Check out the American Lamb Board to learn more about lamb and different options available. In addition, due to the COVID-19 pandemic crisis, the American Lamb Board is running a campaign to help support America’s farmers and ranchers, please take a moment to check out fanoflamb’s #TheLambChallenge campaign to help raise money for Feeding America, and the opportunity to win some great prizes!
makes 4 servings
For the lamb chops
4 American lamb loin chops (about 1 to 1 1/2 lbs [455 g to 680 g] total weight)

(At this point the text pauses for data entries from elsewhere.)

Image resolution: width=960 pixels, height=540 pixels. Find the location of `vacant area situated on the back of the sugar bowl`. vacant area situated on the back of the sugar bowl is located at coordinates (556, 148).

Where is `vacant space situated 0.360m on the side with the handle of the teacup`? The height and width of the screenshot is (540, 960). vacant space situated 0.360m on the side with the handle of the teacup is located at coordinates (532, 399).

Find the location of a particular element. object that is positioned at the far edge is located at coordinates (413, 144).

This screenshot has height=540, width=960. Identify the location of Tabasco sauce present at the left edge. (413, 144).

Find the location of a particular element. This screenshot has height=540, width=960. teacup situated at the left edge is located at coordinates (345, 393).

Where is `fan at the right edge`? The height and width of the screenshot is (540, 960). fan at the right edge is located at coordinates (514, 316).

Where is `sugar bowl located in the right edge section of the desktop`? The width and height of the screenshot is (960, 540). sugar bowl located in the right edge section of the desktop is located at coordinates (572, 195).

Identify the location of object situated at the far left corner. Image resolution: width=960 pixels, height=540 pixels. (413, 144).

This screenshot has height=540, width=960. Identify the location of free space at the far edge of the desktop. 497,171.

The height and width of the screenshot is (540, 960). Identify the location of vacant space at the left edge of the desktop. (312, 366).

3 Tbsp extra-virgin olive oil plus a little extra to brush the pan
2 garlic cloves, peeled and minced
2 tsp ground black pepper
1 tsp fine sea salt (if you have a smoked infused salt on hand, use that for a kick of smoky aroma)

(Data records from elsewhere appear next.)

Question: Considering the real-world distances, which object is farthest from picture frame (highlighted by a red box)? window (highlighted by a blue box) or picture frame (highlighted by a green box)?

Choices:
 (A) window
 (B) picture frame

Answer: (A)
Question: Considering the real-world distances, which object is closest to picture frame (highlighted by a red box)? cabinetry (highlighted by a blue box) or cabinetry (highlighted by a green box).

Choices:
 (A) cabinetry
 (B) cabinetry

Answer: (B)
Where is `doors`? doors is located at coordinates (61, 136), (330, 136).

For the asparagus and grilled beans
1 lb [455 g] asparagus spears, bottom tough end trimmed and discarded
1 lb [455 g] green beans, ends trimmed and discarded
3 Tbsp raw pumpkin seeds
2 garlic cloves, peeled and minced
2 Tbsp extra-virgin olive oil
fine sea salt
2 Tbsp lemon or lime juice
2 Tbsp wet mustard
2 tsp honey
1 tsp fish sauce
extra lemon wedges to serve
First prepare the marinade for lamb chops. Pat the lamb chops dry and place them in a resealable food-safe bag. In a small bowl, mix the olive oil, garlic cloves, black pepper , and salt. Pour this over the lamb chops in the bag. Seal the bag and shake to coat well. Let this sit in the refrigerator for at least 1 hour, preferably 2 hours. When ready to cook, leave the bag out on the kitchen counter to warm up to room temperature for about 30 minutes. Heat a grill pan or cast-iron skillet over medium high heat and brush the pan with a little oil. Cook the lamb chops till they are well browned on each side and their internal temperature reaches 135F [57C]. Remove the chops from the pan and place them in a serving dish and cover with foil.
About 30 minutes before you’re ready to cook, prepare the vegetables. Preheat the oven to 450F [232C]. Line a baking sheet with aluminum foil or use a large baking dish. Cut the asparagus into roughly 1 inch [2.5 cm] pieces and place them in a large bowl with the green beans, pumpkin seeds, and garlic. Drizzle the olive oil all over the vegetables, season with salt, and toss to coat well. Spread the vegetables out in the prepared baking sheet and roast the vegetables in the preheated oven for 8 to 10 minutes. The asparagus stems and beans should be tender, pull one out after 8 minutes of cooking to test and determine how tender they taste. The vegetables should be slightly browned. If you want to give them a deeper char, move the baking sheet to the upper 1/3rd portion of the oven and turn the broil function on and set to high, cook for 2 to 3 minutes till the vegetables char. Once cooked, removed the baking sheet from the oven. In a small bowl, whisk the lemon juice, mustard, honey, and fish sauce. Taste and adjust taste with salt if needed. Pour the liquid over the roasted vegetables and toss to coat well. Serve warm alongside the grilled lamb loin chops with extra wedges of lemons.